(EXERCISE INPUTS)
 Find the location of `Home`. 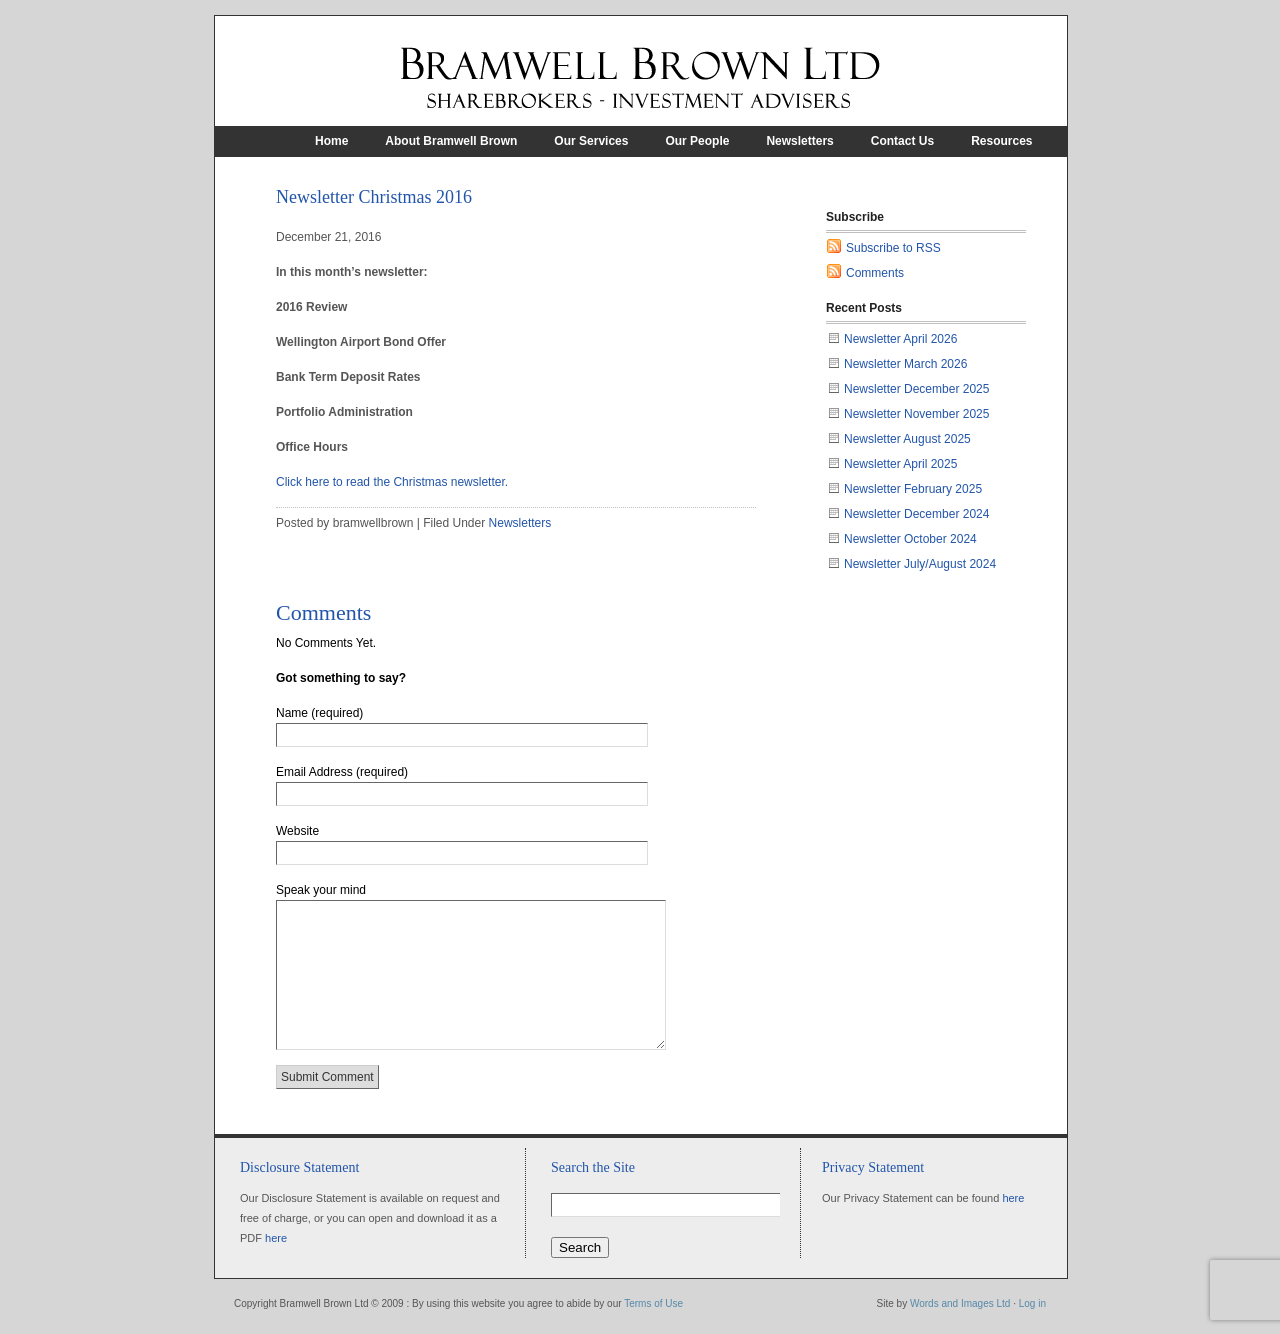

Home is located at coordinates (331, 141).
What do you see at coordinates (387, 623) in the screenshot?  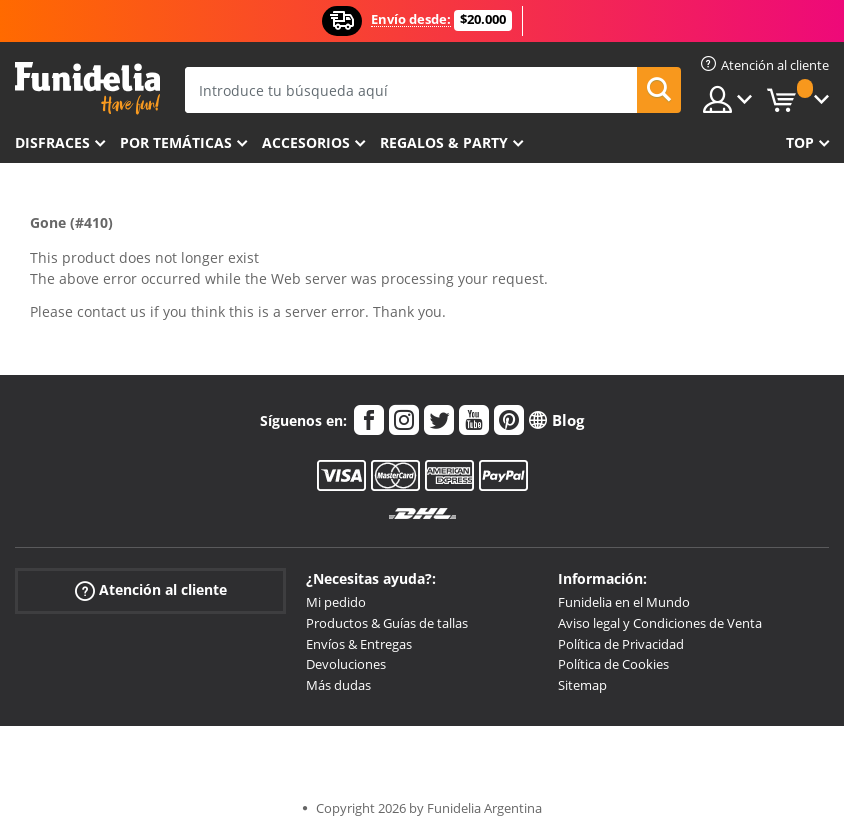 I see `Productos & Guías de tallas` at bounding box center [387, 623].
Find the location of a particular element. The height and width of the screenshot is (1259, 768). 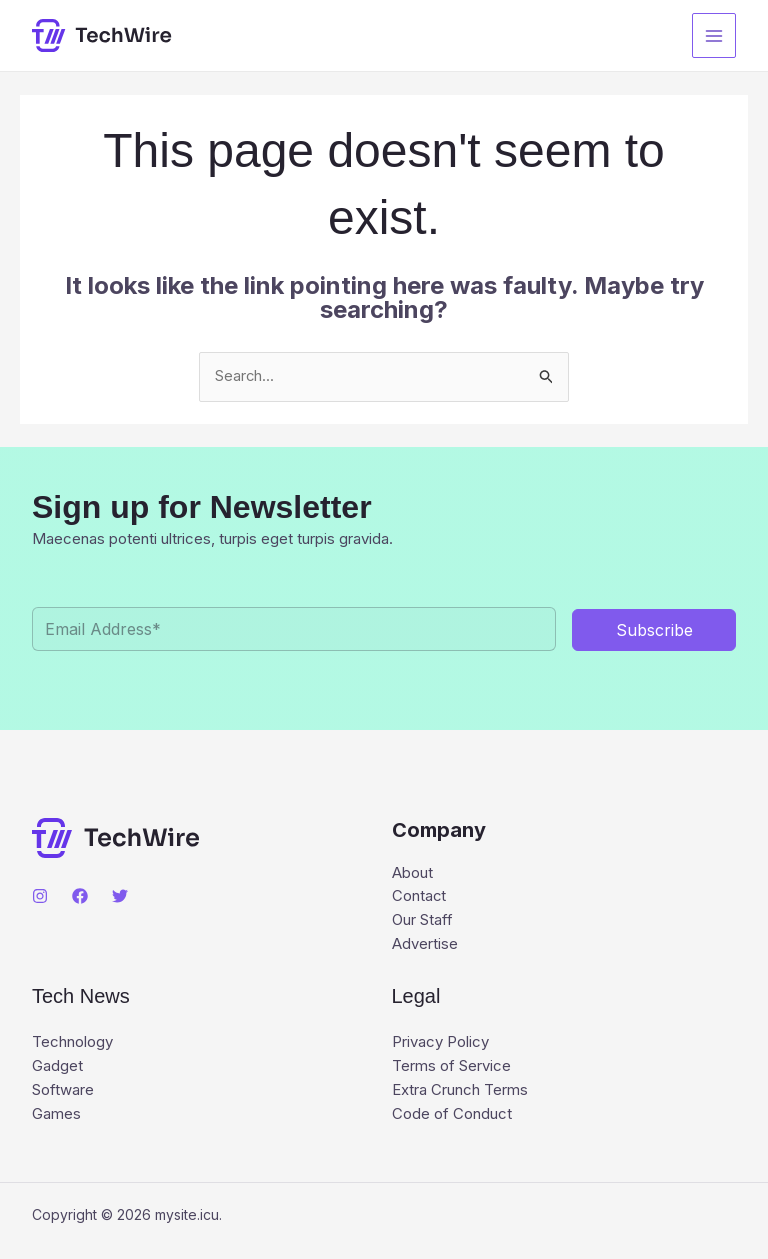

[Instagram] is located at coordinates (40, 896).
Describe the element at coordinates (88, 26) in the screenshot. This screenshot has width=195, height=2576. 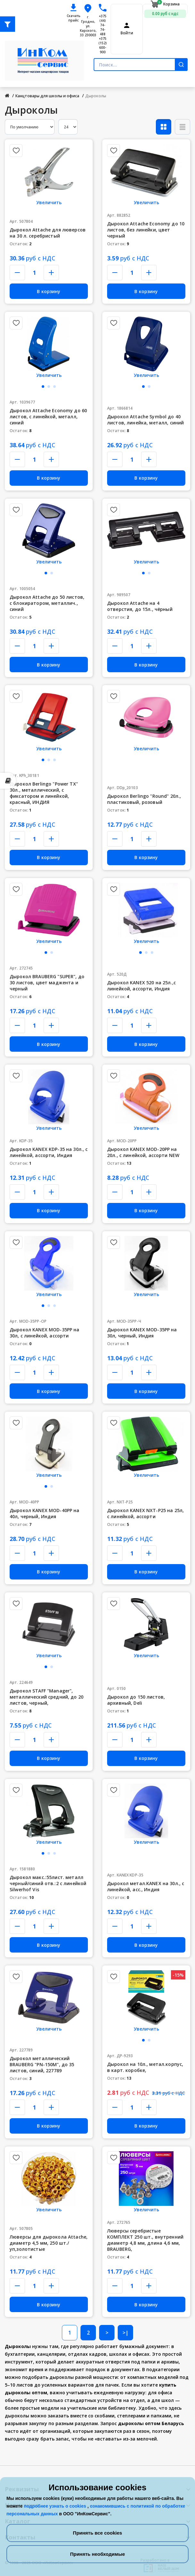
(End EXERCISE INPUTS)
(EXERCISE INPUTS)
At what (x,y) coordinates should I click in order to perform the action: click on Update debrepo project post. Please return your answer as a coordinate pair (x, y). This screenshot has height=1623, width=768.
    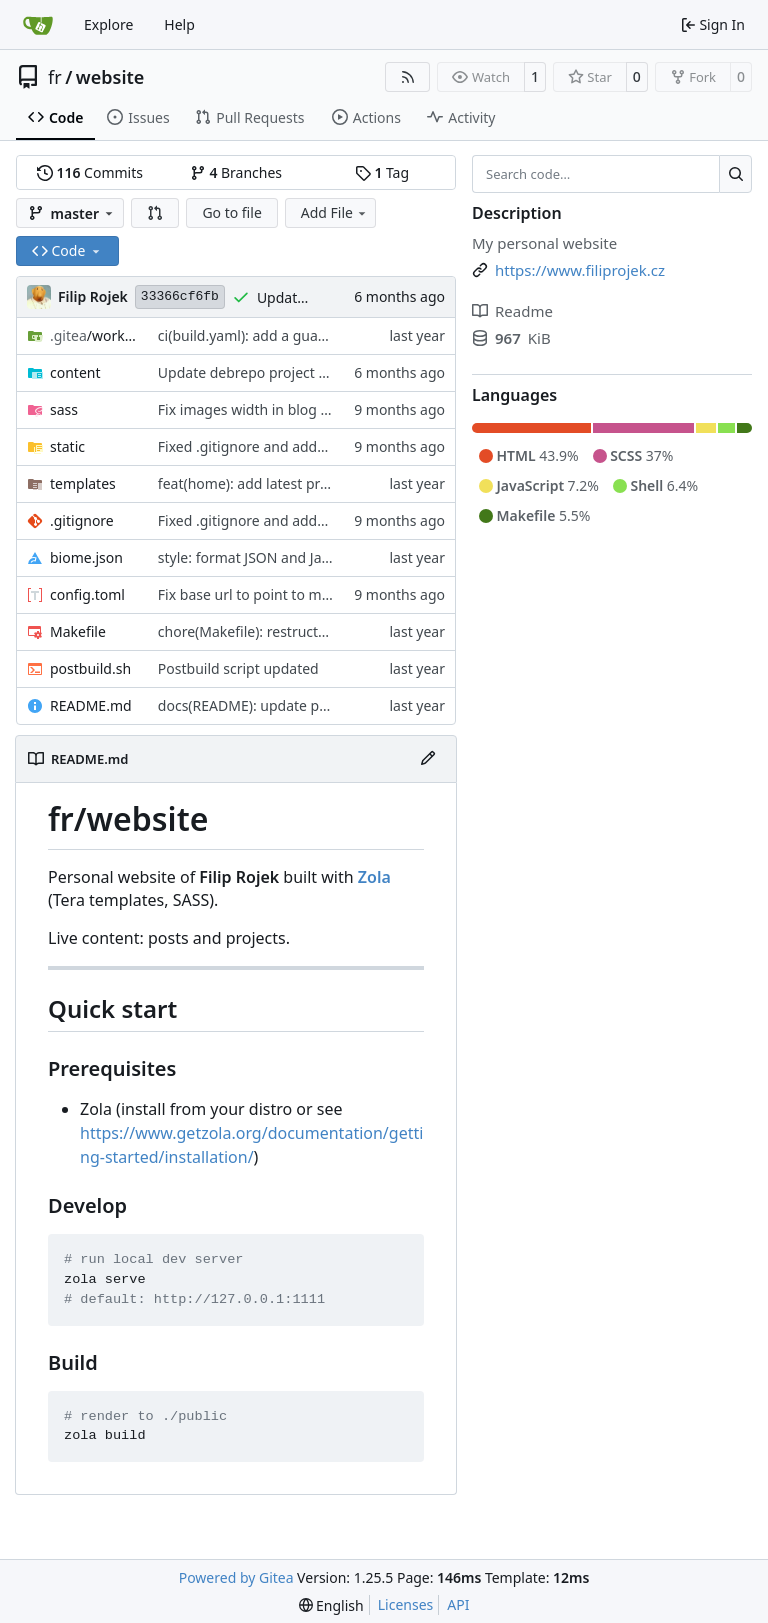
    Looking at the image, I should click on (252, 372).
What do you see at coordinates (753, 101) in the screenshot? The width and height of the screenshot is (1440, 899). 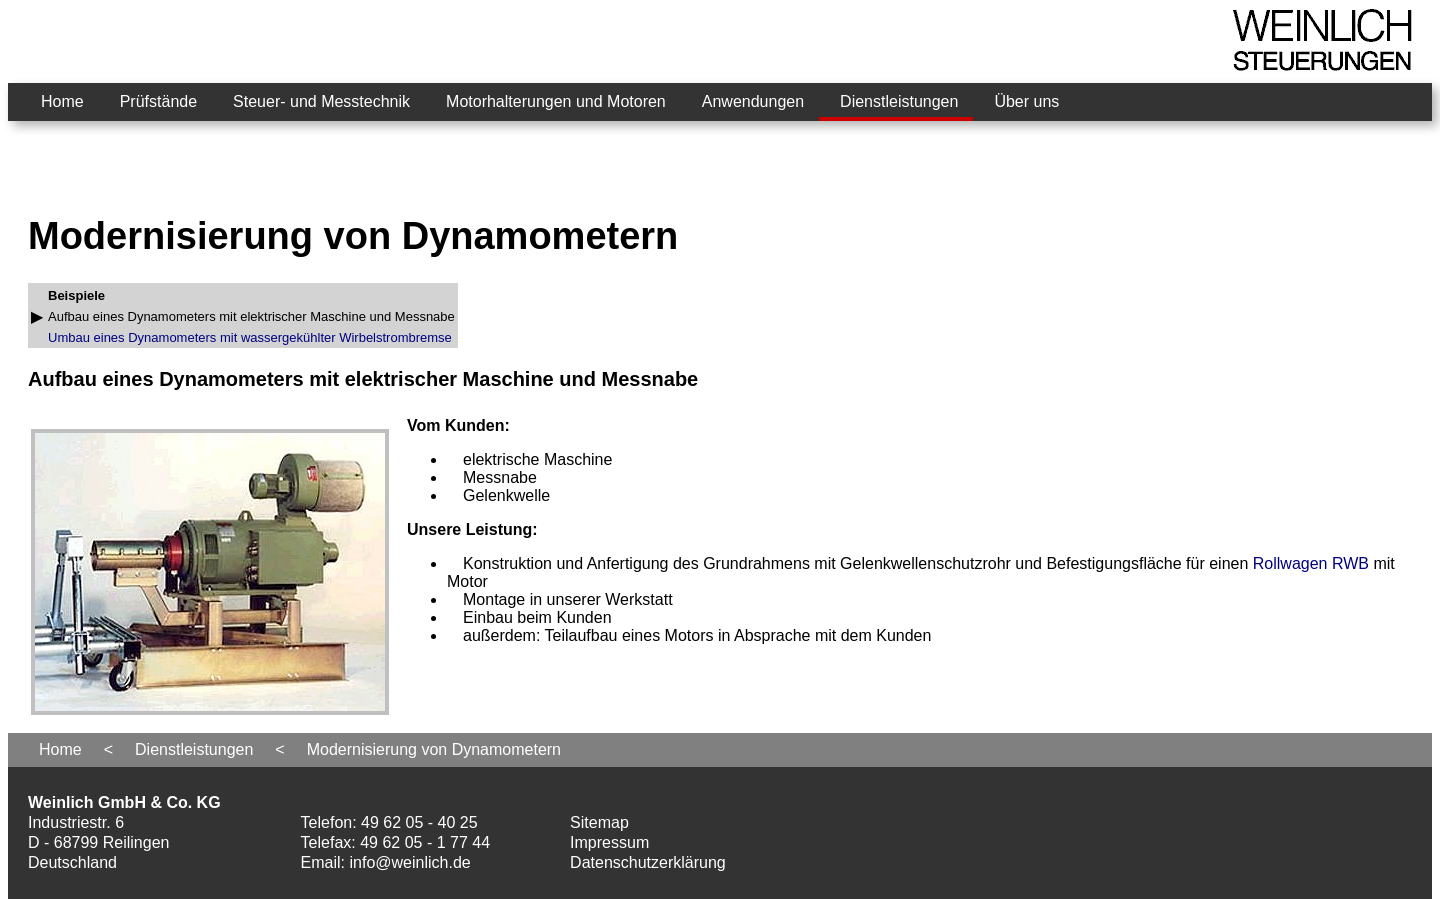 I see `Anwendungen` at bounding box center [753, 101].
(End EXERCISE INPUTS)
(EXERCISE INPUTS)
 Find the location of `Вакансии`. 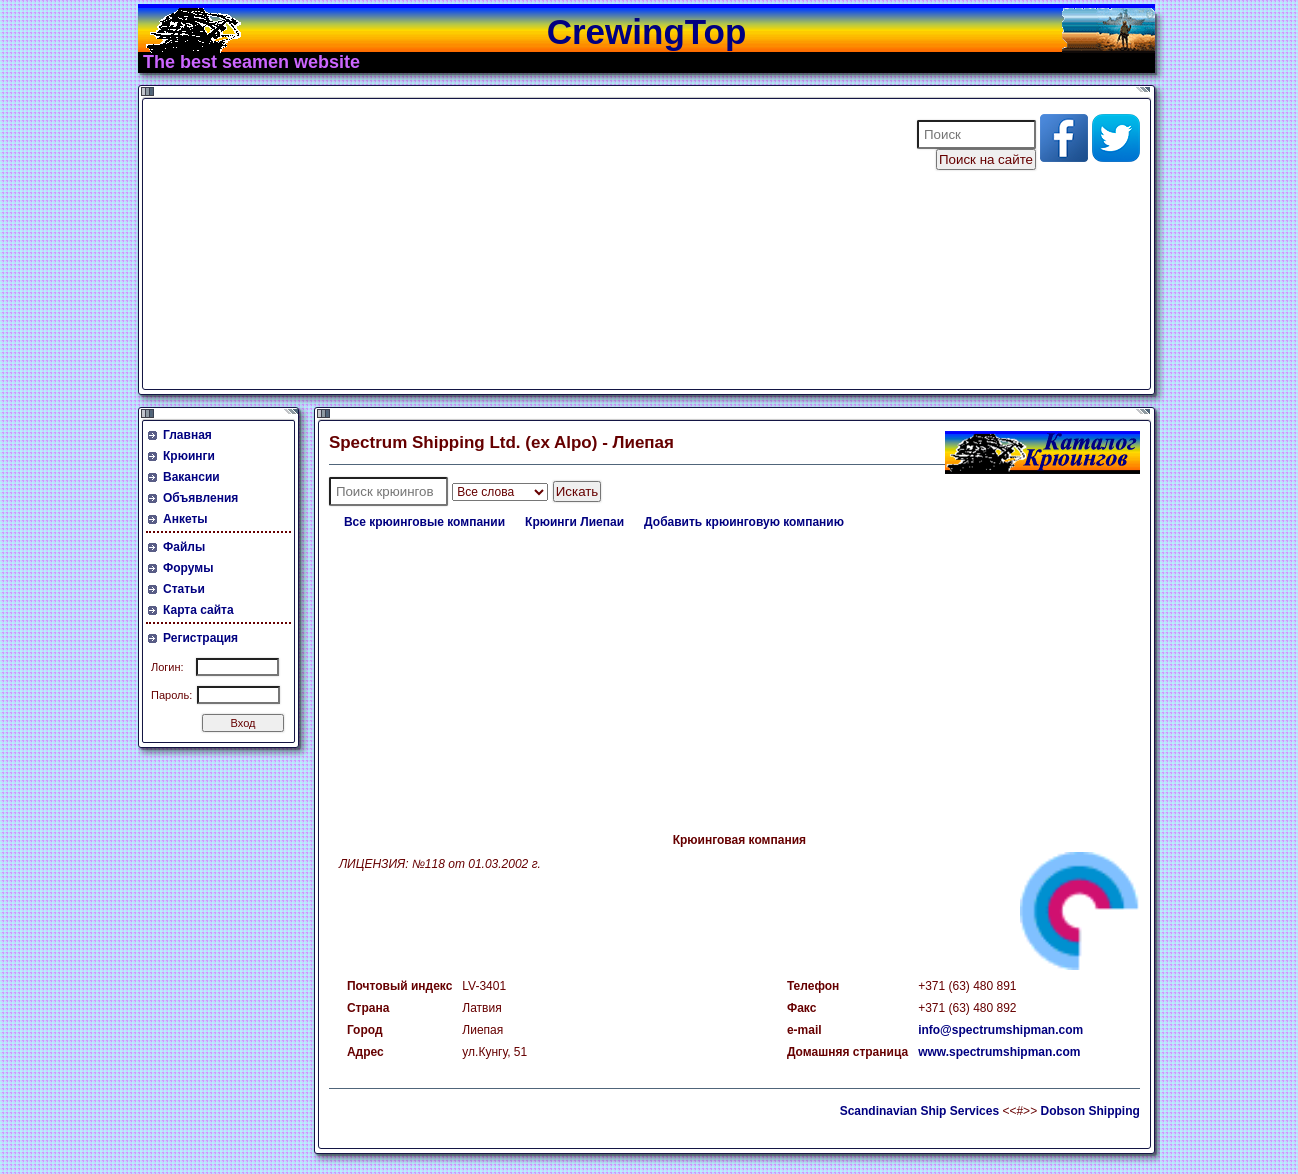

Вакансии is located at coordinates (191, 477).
(End EXERCISE INPUTS)
Above are the records; copy exactly the lines from the one with "Find the location of a" through the one with "Describe the element", including both, and nothing more. Leave out pictures.

Find the location of a particular element. The height and width of the screenshot is (1259, 768). 

[Instagram] is located at coordinates (40, 896).
Describe the element at coordinates (88, 26) in the screenshot. This screenshot has width=195, height=2576. 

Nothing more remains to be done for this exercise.